11 For both he that sanctifies and those sanctified {are} all of one; for which cause he is not ashamed to call them brethren,

12 saying, I will declare thy name to my brethren; in {the} midst of {the} assembly will I sing thy praises.

13 And again, I will trust in him. And again, Behold, I and the children which God has given me.

14 Since therefore the children partake of blood and flesh, he also, in like manner, took part in the same, that through death he might annul him who has the might of death, that is, the devil;

15 and might set free all those who through fear of death through the whole of their life were subject to bondage.

16 For he does not indeed take hold of angels {by the hand}, but he takes hold of the seed of Abraham.

17 Wherefore it behoved him in all things to be made like to {his} brethren, that he might be a merciful and faithful high priest in things relating to God, to make propitiation for the sins of the people;

18 for, in that himself has suffered, being tempted, he is able to help those that are being tempted.

1 Daarom moeten wij ons te meer houden aan hetgeen van ons gehoord is, opdat wij niet te eniger tijd doorvloeien.

2 Want indien het woord, door de engelen gesproken, vast is geweest, en alle overtreding en ongehoorzaamheid rechtvaardige vergelding ontvangen heeft;

3 Hoe zullen wij ontvlieden, indien wij op zo grote zaligheid geen acht nemen? dewelke, begonnen zijnde verkondigd te worden door de Heere, aan ons bevestigd is geworden van degenen, die Hem gehoord hebben;

4 God bovendien medegetuigende door tekenen, en wonderen, en menigerlei krachten en bedelingen des Heiligen Geestes, naar Zijn wil.

5 Want Hij heeft aan de engelen niet onderworpen de toekomende wereld, van welke wij spreken.

6 Maar iemand heeft ergens betuigd, zeggende: Wat is de mens, dat Gij zijner gedenkt, of des mensen zoon, dat Gij hem bezoekt!

7 Gij hebt hem een weinig minder gemaakt dan de engelen; met heerlijkheid en eer hebt Gij hem gekroond, en Gij hebt hem gesteld over de werken Uwer handen;

8 Alle dingen hebt Gij onder zijn voeten onderworpen. Want daarin, dat Hij hem alle dingen heeft onderworpen, heeft Hij niets uitgelaten, dat hem niet onderworpen zij; doch nu zien wij nog niet, dat hem alle dingen onderworpen zijn;

9 Maar wij zien Jezus met heerlijkheid en eer gekroond, Die een weinig minder dan de engelen geworden was, vanwege het lijden des doods, opdat Hij door de genade Gods voor allen den dood smaken zou.

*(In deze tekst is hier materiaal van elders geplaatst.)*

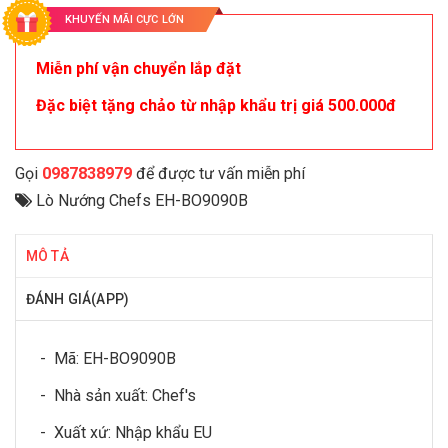
KHUYẾN MÃI CỰC LỚN
Miễn phí vận chuyển lắp đặt
Đặc biệt tặng chảo từ nhập khẩu trị giá 500.000đ
Gọi
0987838979
để được tư vấn miễn phí
Lò Nướng Chefs EH-BO9090B
MÔ TẢ
ĐÁNH GIÁ(APP)
- Mã: EH-BO9090B
- Nhà sản xuất: Chef's
- Xuất xứ: Nhập khẩu EU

10 Want het betaamde Hem, om Welken alle dingen zijn, en door Welken alle dingen zijn, dat Hij, vele kinderen tot de heerlijkheid leidende, den oversten Leidsman hunner zaligheid door lijden zou heiligen.

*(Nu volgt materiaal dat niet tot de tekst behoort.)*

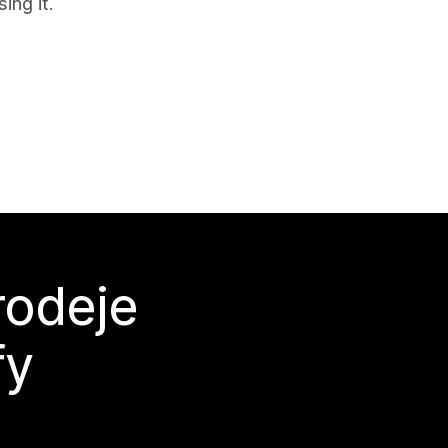
ing it.
rodeje
fy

11 Want en Hij, Die heiligt, en zij, die geheiligd worden, zijn allen uit een; om welke oorzaak Hij Zich niet schaamt hen broeders te noemen.

12 Zeggende: Ik zal Uw naam Mijn broederen verkondigen; in het midden der Gemeente zal Ik U lofzingen.

13 En wederom: Ik zal Mijn betrouwen op Hem stellen. En wederom: Zie daar, Ik en de kinderen, die Mij God gegeven heeft.

14 Overmits dan de kinderen des vleses en bloeds deelachtig zijn, zo is Hij ook desgelijks derzelve deelachtig geworden, opdat Hij door den dood te niet doen zou dengene, die het geweld des doods had, dat is, den duivel;

15 En verlossen zou al degenen, die met vreze des doods, door al hun leven, der dienstbaarheid onderworpen waren.

16 Want waarlijk, Hij neemt de engelen niet aan, maar Hij neemt het zaad Abrahams aan.

17 Waarom Hij in alles den broederen moest gelijk worden, opdat Hij een barmhartig en een getrouw Hogepriester zou zijn, in de dingen, die bij God te doen waren, om de zonden des volks te verzoenen.

18 Want in hetgeen Hij Zelf, verzocht zijnde, geleden heeft, kan Hij dengenen, die verzocht worden, te hulp komen.